* [PROBLEM]: Wherever a line in the records below contains "link", copy that line.

* [Structured page parsing data]:
* * * *

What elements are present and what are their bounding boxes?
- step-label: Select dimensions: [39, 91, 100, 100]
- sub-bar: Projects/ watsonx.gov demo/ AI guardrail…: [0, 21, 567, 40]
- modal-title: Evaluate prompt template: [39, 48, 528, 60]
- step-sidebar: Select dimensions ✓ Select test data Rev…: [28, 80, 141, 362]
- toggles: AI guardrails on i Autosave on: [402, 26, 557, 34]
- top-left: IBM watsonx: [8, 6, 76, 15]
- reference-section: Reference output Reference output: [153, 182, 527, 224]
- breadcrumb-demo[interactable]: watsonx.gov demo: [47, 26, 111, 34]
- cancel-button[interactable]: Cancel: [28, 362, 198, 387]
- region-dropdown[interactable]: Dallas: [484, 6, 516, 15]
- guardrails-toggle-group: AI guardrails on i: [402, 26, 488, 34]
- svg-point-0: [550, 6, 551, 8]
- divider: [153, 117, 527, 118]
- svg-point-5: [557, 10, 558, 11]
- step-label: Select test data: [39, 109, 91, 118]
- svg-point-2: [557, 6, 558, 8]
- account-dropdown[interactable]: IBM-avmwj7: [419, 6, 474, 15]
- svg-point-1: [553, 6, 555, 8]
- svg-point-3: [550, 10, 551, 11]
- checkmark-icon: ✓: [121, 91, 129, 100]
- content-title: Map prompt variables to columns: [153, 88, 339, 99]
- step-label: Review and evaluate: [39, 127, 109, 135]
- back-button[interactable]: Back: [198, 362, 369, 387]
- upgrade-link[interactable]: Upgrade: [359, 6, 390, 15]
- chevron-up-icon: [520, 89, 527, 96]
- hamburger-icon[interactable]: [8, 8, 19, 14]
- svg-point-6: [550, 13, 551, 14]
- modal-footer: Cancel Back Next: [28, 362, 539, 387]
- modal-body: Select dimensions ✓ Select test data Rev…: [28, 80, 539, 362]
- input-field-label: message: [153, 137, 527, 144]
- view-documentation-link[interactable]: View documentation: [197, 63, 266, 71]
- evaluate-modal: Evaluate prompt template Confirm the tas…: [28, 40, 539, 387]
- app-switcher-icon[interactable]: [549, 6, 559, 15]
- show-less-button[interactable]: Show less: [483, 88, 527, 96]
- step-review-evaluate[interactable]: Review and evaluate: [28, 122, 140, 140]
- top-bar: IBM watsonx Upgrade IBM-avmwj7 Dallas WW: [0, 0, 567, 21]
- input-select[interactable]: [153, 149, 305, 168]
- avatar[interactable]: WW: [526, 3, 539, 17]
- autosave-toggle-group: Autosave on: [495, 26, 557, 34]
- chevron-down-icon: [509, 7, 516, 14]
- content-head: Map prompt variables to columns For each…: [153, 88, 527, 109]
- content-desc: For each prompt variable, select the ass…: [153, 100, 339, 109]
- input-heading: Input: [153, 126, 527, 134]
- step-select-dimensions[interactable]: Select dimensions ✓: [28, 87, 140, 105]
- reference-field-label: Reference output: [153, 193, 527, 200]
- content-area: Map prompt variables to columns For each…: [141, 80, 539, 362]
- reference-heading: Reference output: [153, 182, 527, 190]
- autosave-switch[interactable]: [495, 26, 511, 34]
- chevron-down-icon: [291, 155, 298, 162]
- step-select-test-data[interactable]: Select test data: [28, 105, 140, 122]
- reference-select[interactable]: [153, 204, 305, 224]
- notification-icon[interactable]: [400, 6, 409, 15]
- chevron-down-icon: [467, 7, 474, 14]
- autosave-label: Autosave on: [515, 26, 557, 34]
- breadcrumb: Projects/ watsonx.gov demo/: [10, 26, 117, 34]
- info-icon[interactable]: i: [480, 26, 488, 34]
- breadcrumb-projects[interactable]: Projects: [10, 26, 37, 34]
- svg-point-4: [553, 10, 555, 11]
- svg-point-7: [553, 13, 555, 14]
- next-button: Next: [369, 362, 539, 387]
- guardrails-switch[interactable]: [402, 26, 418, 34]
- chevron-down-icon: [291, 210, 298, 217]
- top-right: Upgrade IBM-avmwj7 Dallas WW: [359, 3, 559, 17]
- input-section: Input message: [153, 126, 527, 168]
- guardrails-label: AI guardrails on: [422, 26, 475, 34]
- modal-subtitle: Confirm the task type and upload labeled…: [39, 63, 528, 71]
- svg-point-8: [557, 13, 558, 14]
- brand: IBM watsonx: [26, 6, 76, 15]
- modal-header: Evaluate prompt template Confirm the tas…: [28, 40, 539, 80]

* * * *

* [OUTPUT FOR THIS TASK]:
- upgrade-link[interactable]: Upgrade: [359, 6, 390, 15]
- view-documentation-link[interactable]: View documentation: [197, 63, 266, 71]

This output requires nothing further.